Jennifer Senior: Had you already arrived at originalism as a philosophy?
Justice Antonin Scalia: I don’t know when I came to that view. I’ve always had it, as far as I know. Words have meaning. And their meaning doesn’t change. I mean, the notion that the Constitution should simply, by decree of the Court, mean something that it didn’t mean when the people voted for it—frankly, you should ask the other side the question! How did they ever get there?
He can’t be serious, right? “Words have meaning. And their meaning doesn’t change.”
This passage from an interview with U.S. Supreme Court Justice Scalia leaves me bewildered. Someone making some of the most critical decisions in the world believes that you crank open the top of a word — or, to give him a bit of a break, a phrase — peer in, and thereby discover its meaning. Whether the prybar used is a dictionary, a history book, or judicial thumbs, the point remains: according to Scalia, meaning inheres in words. And — which must be taken as an injunction rather than a fact, the latter being demonstrably false — that meaning does not change over time.
It’s possible, I suppose, that he’s messing with the interviewer. His comments right afterwards about being a contrarian suggest that he’s having fun and letting fly a small reason petard.

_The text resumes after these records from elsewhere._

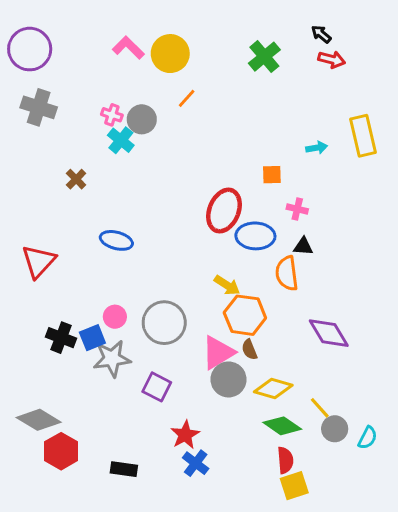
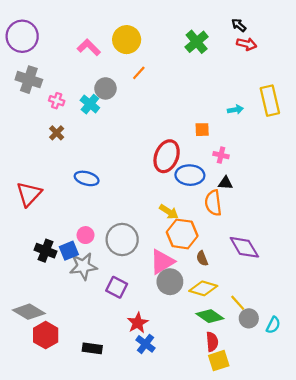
pink L-shape: (128, 48) -> (89, 47), moved
pink cross: (112, 115) -> (57, 101), moved
brown semicircle: (249, 350) -> (202, 258), moved

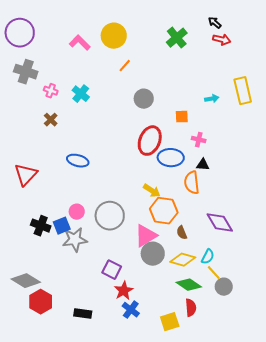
gray circle: (105, 88) -> (144, 99), moved
purple square: (117, 287) -> (112, 270), moved
cyan semicircle: (273, 325) -> (208, 257), moved
yellow square: (219, 361) -> (170, 322), moved

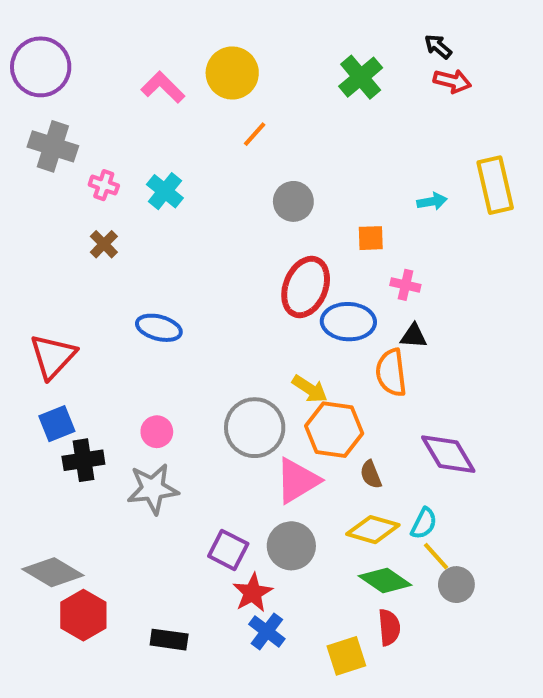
gray circle: (110, 216) -> (255, 428), moved
black cross: (41, 226) -> (83, 460), turned -30
blue square: (62, 226) -> (57, 424), moved
gray circle: (153, 254) -> (291, 546), moved

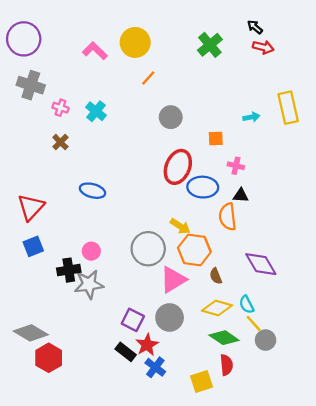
black cross: (83, 460) -> (69, 270), moved
cyan semicircle: (424, 523) -> (247, 304), turned 126
black rectangle: (169, 640) -> (126, 352), moved, turned 30

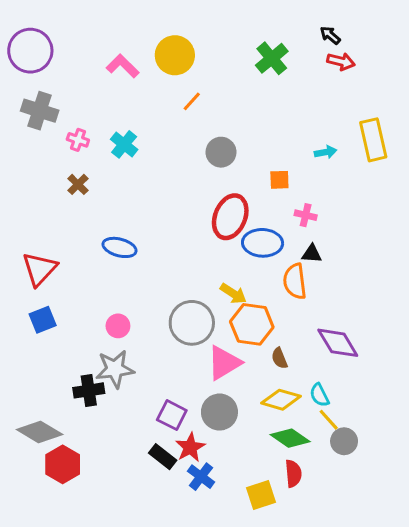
black cross: (69, 270) -> (89, 390), moved

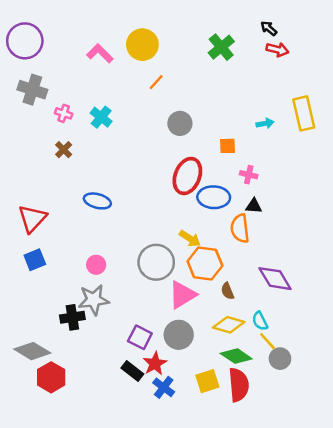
red semicircle: (293, 474) -> (239, 385), size x1.5
yellow square: (261, 495) -> (207, 381), moved

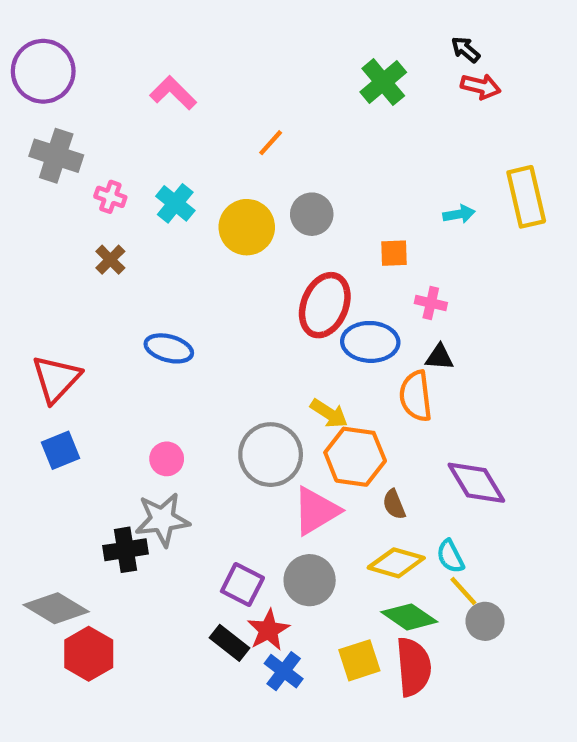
yellow circle: (142, 45) -> (247, 227), moved

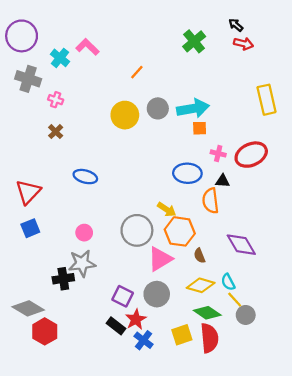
cyan cross: (175, 203) -> (60, 58), moved
cyan arrow: (459, 214) -> (193, 108), moved, size x2.0
red ellipse: (325, 305) -> (251, 155), moved, turned 44

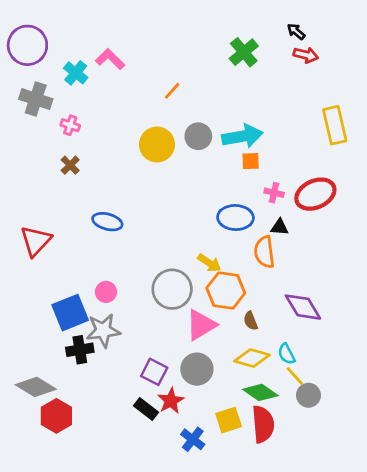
blue square: (30, 228) -> (70, 313), moved, size x1.5
blue cross: (144, 340) -> (193, 439), moved

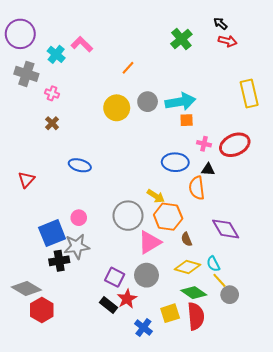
red triangle: (36, 241) -> (26, 180), size x0.7

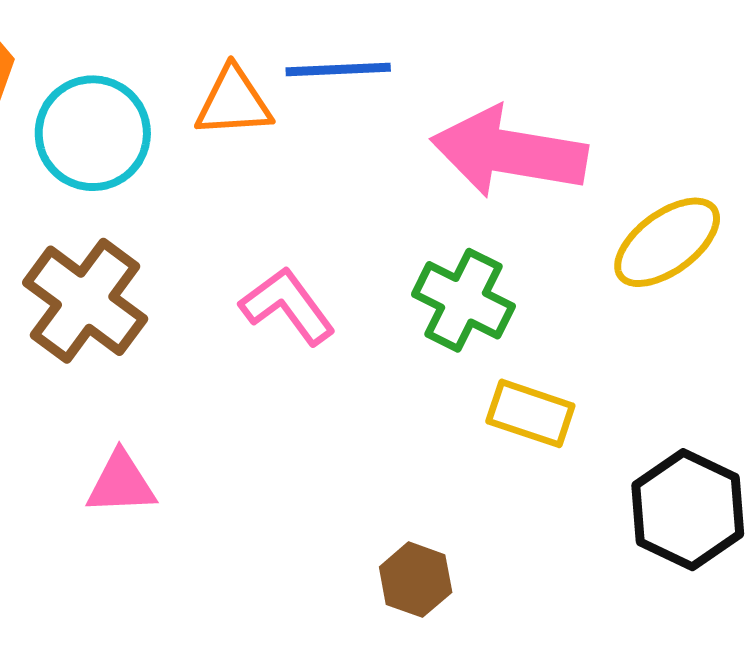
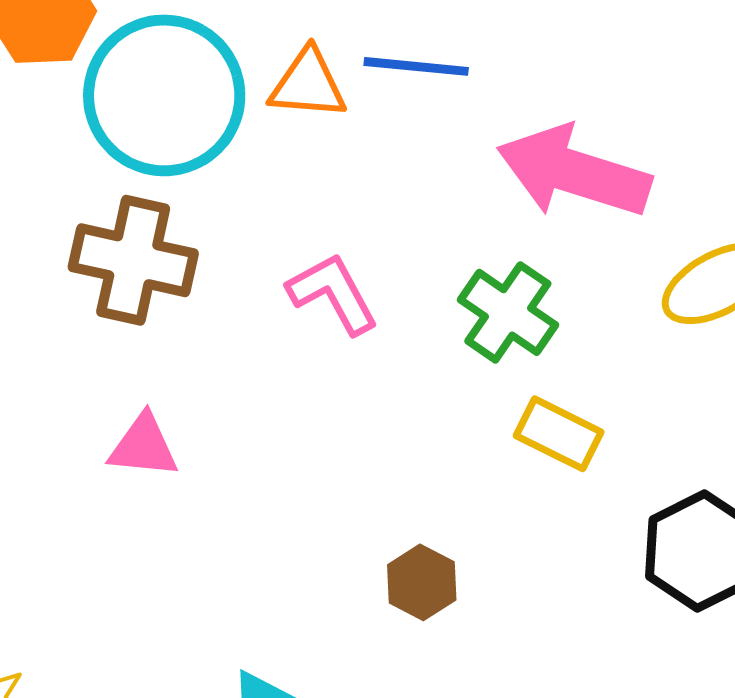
cyan circle: (93, 133) -> (164, 95), size x1.4
brown cross: (85, 301) -> (133, 260), turned -32

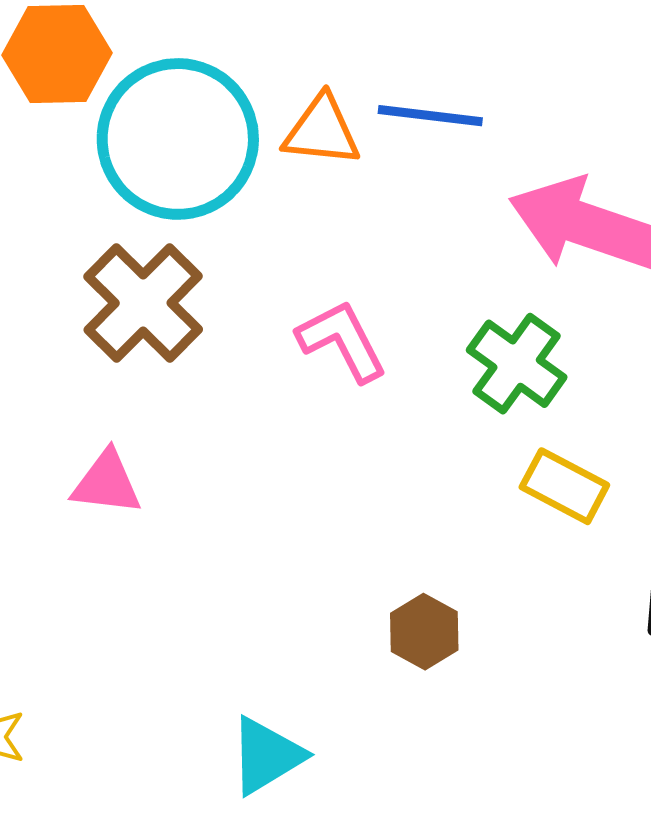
brown cross: (133, 260) -> (143, 303), turned 31
pink triangle: (143, 446) -> (107, 483), moved

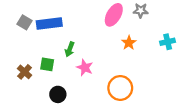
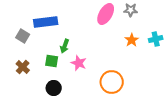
gray square: (25, 22) -> (23, 36), moved
orange star: (129, 43) -> (132, 40), moved
green square: (47, 64) -> (52, 61), moved

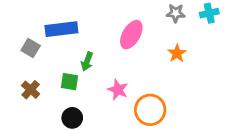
pink ellipse: (106, 14) -> (131, 35), moved
cyan cross: (156, 39) -> (209, 13), moved
pink star: (79, 63) -> (118, 90), moved

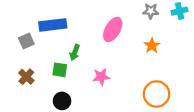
gray square: (31, 48) -> (26, 41), turned 35
pink star: (118, 90) -> (101, 77), turned -30
orange circle: (150, 110) -> (157, 94), moved

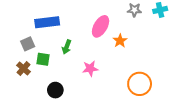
gray square: (26, 41) -> (28, 44), moved
orange star: (152, 46) -> (120, 41), moved
green square: (60, 70) -> (43, 59), moved

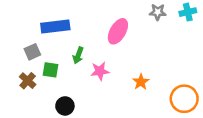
orange star: (120, 41) -> (141, 82), moved
pink star: (90, 68) -> (100, 71), moved
orange circle: (140, 84) -> (184, 99), moved

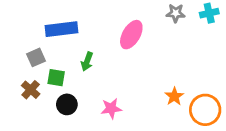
pink star: (100, 71) -> (111, 108), moved
orange star: (141, 82) -> (174, 96), moved
black circle: (65, 106) -> (67, 104), moved

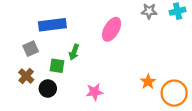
green square: (56, 78) -> (57, 66), moved
black circle: (67, 104) -> (48, 89), moved

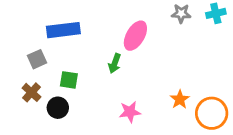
green arrow: (74, 52) -> (115, 63), moved
pink star: (94, 92) -> (130, 112), moved

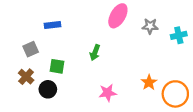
gray star: (181, 13) -> (150, 26), moved
cyan cross: (216, 13) -> (179, 35), moved
blue rectangle: (63, 30) -> (52, 25), size x0.6
pink ellipse: (135, 36) -> (118, 16), moved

I know that I bang on about this sort of approach to the interpretation of legal texts. I suspect that it’s a deficiency in me that I cannot imagine life as a literalist. Back when I had a desk I always promised myself I’d have a sign made for the top of it that said, “Everything Means Something Else.” Call it irony, or ambiguity, or metaphor, or “spirit” (as in that which doesn’t “kill” but “giveth life”), it’s simply a core element of civilization for me, one that connects language to life and makes both possible, or at least, more bearable. I guess that makes me Humpty and Scalia Alice. We’re certainly on opposite sides of the looking glass.